Years ago, people who were allergic to eggs were given blanket advice to avoid getting the flu shot, which is manufactured using an egg-based process.

Today, the influenza vaccine is widely regarded as safe even for patients with egg allergies. But specialists still routinely get referrals from doctors who aren’t sure if their clients should get the shot, said Dr. Mariam Hanna, a pediatric allergist and immunologist in Burlington, Ont.

Hanna uses this as an analogy for the referrals she is now getting from doctors with patients who have concerns about allergies to ingredients in the three COVID-19 vaccines being administered in Canada.

Patients can have an allergic reaction to polyethylene glycol (PEG), for example, a component of both the Pfizer-BioNTech and Moderna mRNA shots, “and in many cases can still tolerate the vaccine,” she said.

Canada’s National Advisory Committee on Immunization says patients with a suspected but not proven allergy to PEG can get a COVID-19 vaccine, but says the vaccines “should not be routinely offered to individuals who are allergic to any component of the specific COVID-19 vaccine or its container.”

Dr. Mariam Hanna is the Ontario Medical Association section chair for the specialty of allergy and clinical immunology. (CBC)

Yet Hanna said patients with a confirmed allergy to PEG are still able to get the vaccine while under supervision from an allergist, who may choose to administer it through multiple smaller doses or instead offer a non-mRNA vaccine.

“We shouldn’t really have a blanket … exemption and [have] nothing that we can offer you. No, at this day and age, the allergists are able to intervene, offer some options,” she said.

In Manitoba, about 15-25 per cent of referrals to the allergy clinic at the Health Sciences Centre are for patients who haven’t had their first dose of a COVID-19 vaccine, said Dr. Lana Rosenfield, an allergist and clinical immunologist.

“We have been receiving a large amount of consultation for people who are concerned about, have had a reaction to the first dose of the vaccine or even now getting people who’ve had reactions to a second dose,” she said.

But Rosenfield, like Hanna, said virtually every patient she sees is given the green light to get the shot.

“There are some very rare types of non-typical allergies that might be a reason to not get the vaccine. We maybe have seen one as a group, but overall — in terms of anaphylaxis, severe kind of immediate reaction to vaccine, kind of delayed rashes, delayed hives, all of those patients — we have the ability to give them the vaccine,” she said.

714 reported adverse effects

The Manitoba government said as of Aug. 22, there have been 714 reports of adverse effects from COVID-19 vaccines.

There appears to be an increased risk of myocarditis (inflammation of the heart muscles) occurring within seven days of a patient getting a second dose of an mRNA vaccine — among 12- to 29-year-old males and 20- to 29-year-old females — a spokesperson for Manitoba’s vaccine task force said.

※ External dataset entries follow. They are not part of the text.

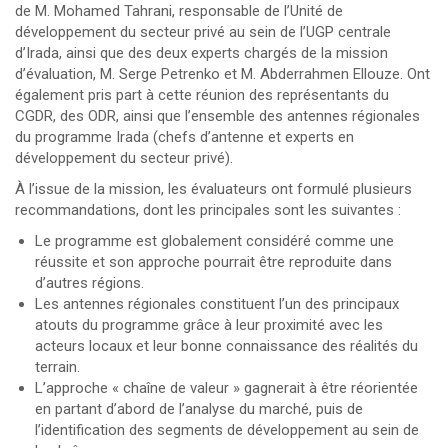
de M. Mohamed Tahrani, responsable de l’Unité de
développement du secteur privé au sein de l’UGP centrale
d’Irada, ainsi que des deux experts chargés de la mission
d’évaluation, M. Serge Petrenko et M. Abderrahmen Ellouze. Ont
également pris part à cette réunion des représentants du
CGDR, des ODR, ainsi que l’ensemble des antennes régionales
du programme Irada (chefs d’antenne et experts en
développement du secteur privé).
À l’issue de la mission, les évaluateurs ont formulé plusieurs
recommandations, dont les principales sont les suivantes :
Le programme est globalement considéré comme une
réussite et son approche pourrait être reproduite dans
d’autres régions.
Les antennes régionales constituent l’un des principaux
atouts du programme grâce à leur proximité avec les
acteurs locaux et leur bonne connaissance des réalités du
terrain.
L’approche « chaîne de valeur » gagnerait à être réorientée
en partant d’abord de l’analyse du marché, puis de
l’identification des segments de développement au sein de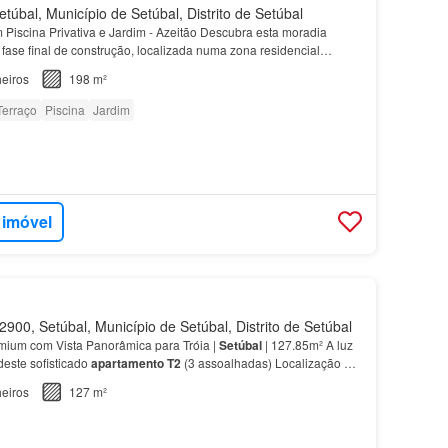
túbal, Município de Setúbal, Distrito de Setúbal
Piscina Privativa e Jardim - Azeitão Descubra esta moradia
 fase final de construção, localizada numa zona residencial
ipais: Tipologia: Moradia
T4
de 2 pisos Área B…
eiros
198 m²
Terraço
Piscina
Jardim
 imóvel
900, Setúbal, Município de Setúbal, Distrito de Setúbal
ium com Vista Panorâmica para Tróia |
Setúbal
| 127.85m² A luz
deste sofisticado
apartamento
T2
(3 assoalhadas) Localização e
o Localizado numa zona privilegiada de…
eiros
127 m²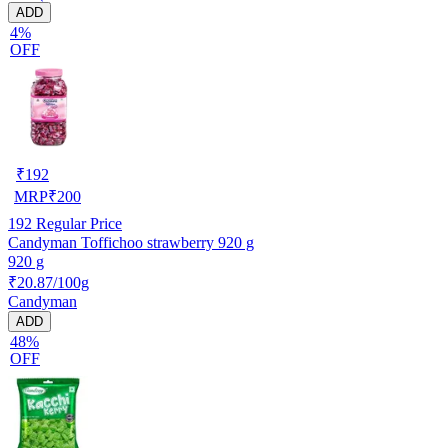
ADD
4%
OFF
₹
192
MRP
₹
200
192
Regular Price
Candyman Toffichoo strawberry 920 g
920 g
₹20.87/100g
Candyman
ADD
48%
OFF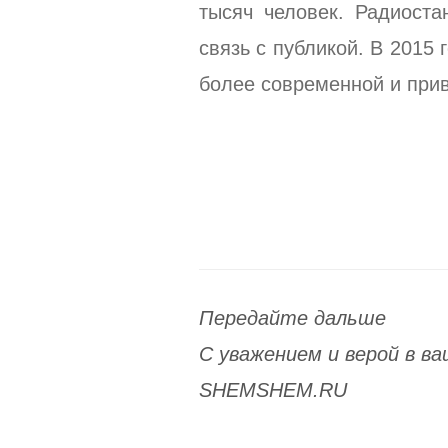
тысяч человек. Радиоста
связь с публикой. В 2015
более современной и при
Передайте дальше
С уважением и верой в 
SHEMSHEM.RU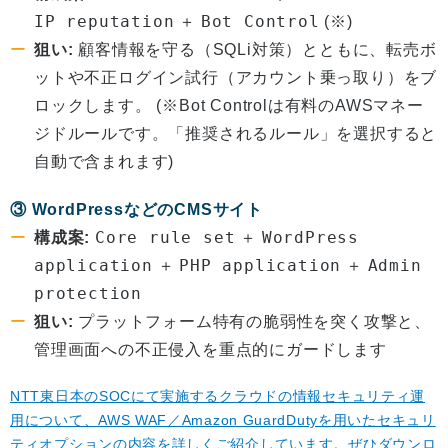
IP reputation
Bot Control
＋
(※)
狙い:
顧客情報を守る（SQLi対策）とともに、転売ボ
ットや不正ログイン試行（アカウント乗っ取り）をブ
ロックします。 (※Bot Controlは有料のAWSマネー
ジドルールです。「推奨されるルール」を選択すると
自動で含まれます)
③ WordPressなどのCMSサイト
Core rule set
WordPress
構成案:
＋
application
PHP application
Admin
＋
＋
protection
狙い:
プラットフォーム特有の脆弱性を突く攻撃と、
管理画面への不正侵入を重点的にガードします
NTT東日本のSOCにて実施するクラウドの情報セキュリティ運
用について、AWS WAF／Amazon GuardDutyを用いたセキュリ
ティオプションの内容を詳しくご紹介しています。ぜひダウンロ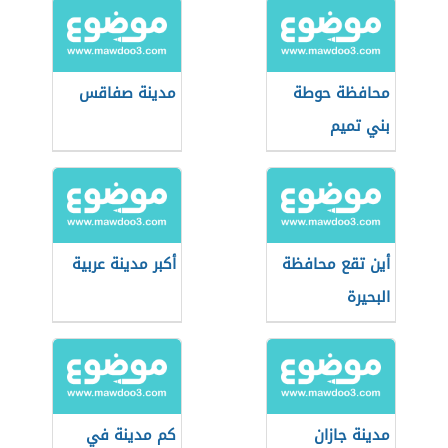
محافظة حوطة
مدينة صفاقس
بني تميم
أين تقع محافظة
أكبر مدينة عربية
البحيرة
مدينة جازان
كم مدينة في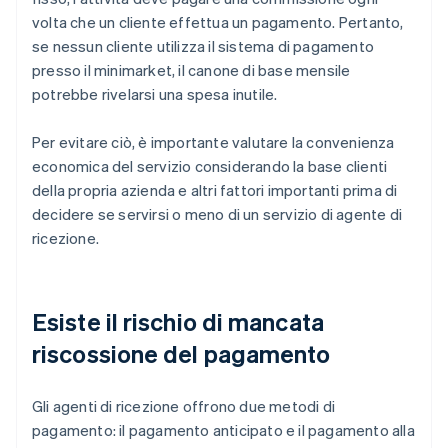
volta che un cliente effettua un pagamento. Pertanto,
se nessun cliente utilizza il sistema di pagamento
presso il minimarket, il canone di base mensile
potrebbe rivelarsi una spesa inutile.
Per evitare ciò, è importante valutare la convenienza
economica del servizio considerando la base clienti
della propria azienda e altri fattori importanti prima di
decidere se servirsi o meno di un servizio di agente di
ricezione.
Esiste il rischio di mancata
riscossione del pagamento
Gli agenti di ricezione offrono due metodi di
pagamento: il pagamento anticipato e il pagamento alla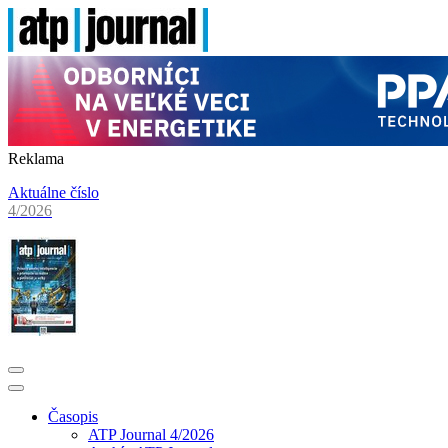
Reklama
Aktuálne číslo
4/2026
Časopis
ATP Journal 4/2026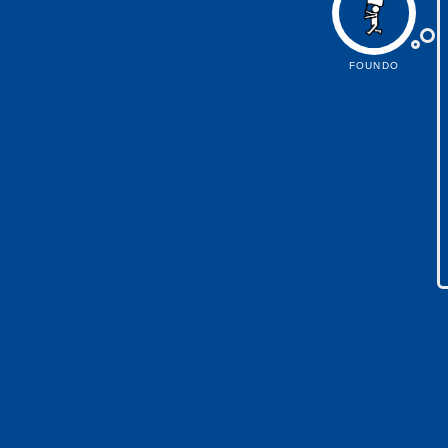
FOUNDO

As of Aug. 15, the province had received 14 reports of the illness.

The task force also said it has received three reports of patients getting a blood clot after receiving the AstraZeneca-Oxford vaccine.

Some must wait months

Concerns about getting an allergic reaction to a vaccine component are not the only medical reason that a patient may have for not getting the shot, whether approved by a specialist or not.

In Manitoba’s clinical guidance to immunizers and health-care providers, there is a list of groups of patients who are unlikely to mount an acceptable immune response from the COVID-19 vaccine.

It includes some getting recent cancer treatment or stem cell transplants and people on eight different medications.

“There are patients that are on chronic immunosuppressants where their response to the vaccine may not be as good as we want,” said Hanna.

Dr. Lana Rosenfield, an allergist and clinical immunologist, said one way to immunize patients with allergies to vaccine components is by dividing a single dose into five doses spread out over an hour and a half. (CBC)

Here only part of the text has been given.